Serialization/deserialization of HyperLogLog objects leads to big error gap
Hi,
First of all, thank you very much for this implementation. While playing with the library, I found out that serializing and deserializing a HyperLogLog object and then merging it to another leads to a big drop in accuracy. Here is the code to reproduce:
Python: 3.9.16 HLL: 2.0.3
from HLL import HyperLogLog
import random
import pickle
random.seed(0)
def test_union_precision(serde=False):
union_count = 1000
candidate_values = [str(i) for i in range(100_000)]
picked_values = set()
agg_hll = HyperLogLog(p=8, seed = 0)
for _ in range(union_count):
hll = HyperLogLog(p=8, seed = 0)
values = random.sample(candidate_values, k=random.randint(0, 100))

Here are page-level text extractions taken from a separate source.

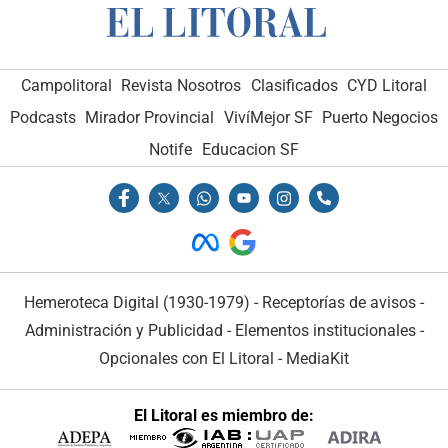
Campolitoral
Revista Nosotros
Clasificados
CYD Litoral
Podcasts
Mirador Provincial
VivíMejor SF
Puerto Negocios
Notife
Educacion SF
Hemeroteca Digital (1930-1979)
-
Receptorías de avisos
-
Administración y Publicidad
-
Elementos institucionales
-
Opcionales con El Litoral
-
MediaKit
El Litoral es miembro de: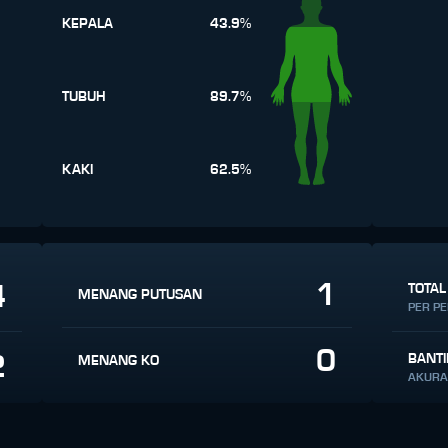
KEPALA
43.9%
TUBUH
89.7%
KAKI
62.5%
1
4
TOTAL
MENANG PUTUSAN
PER P
0
2
BANT
MENANG KO
AKURA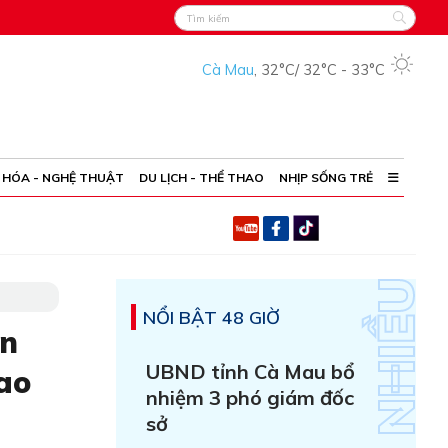
Cà Mau
,
32°C
/
32°C
-
33°C
 HÓA - NGHỆ THUẬT
DU LỊCH - THỂ THAO
NHỊP SỐNG TRẺ
NỔI BẬT 48 GIỜ
ân
UBND tỉnh Cà Mau bổ
ao
nhiệm 3 phó giám đốc
sở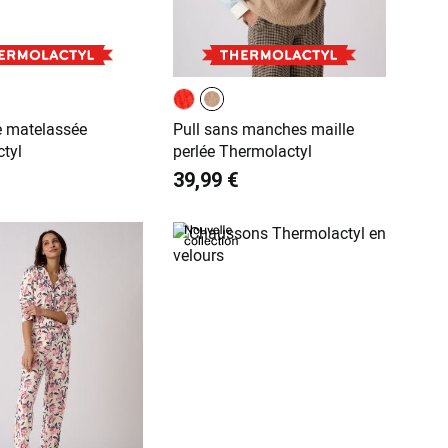
 matelassée
Pull sans manches maille
tyl
perlée Thermolactyl
39,99 €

picked_values.update(values)
for v in values:
hll.add(v)
if(serde):
hll = pickle.loads(pickle.dumps(hll))
agg_hll.merge(hll)
deviation = agg_hll.cardinality()/len(picked_values)
return deviation
print(test_union_precision(serde=False), test_union_precision(serde=True))
gives
1.048 0.130
I have seen the issues resolved previously and indeed my registers are all the same before and after serialization/deserialization so I suspect the error to be somewhere else but I am not familiar enough with the codebase to find it.
Thank you in advance for your help
Thanks for reporting this. I suspect this is related to serialization/deserialization of the registers when in sparse representation. I will investigate. As a temporary fix, you can do sparse=False in the HyperLogLog constructor e.g. hll = HyperLogLog(p=8, seed=0, sparse=False).
This indeed solves the issue, thank you.
This should be fixed on #47.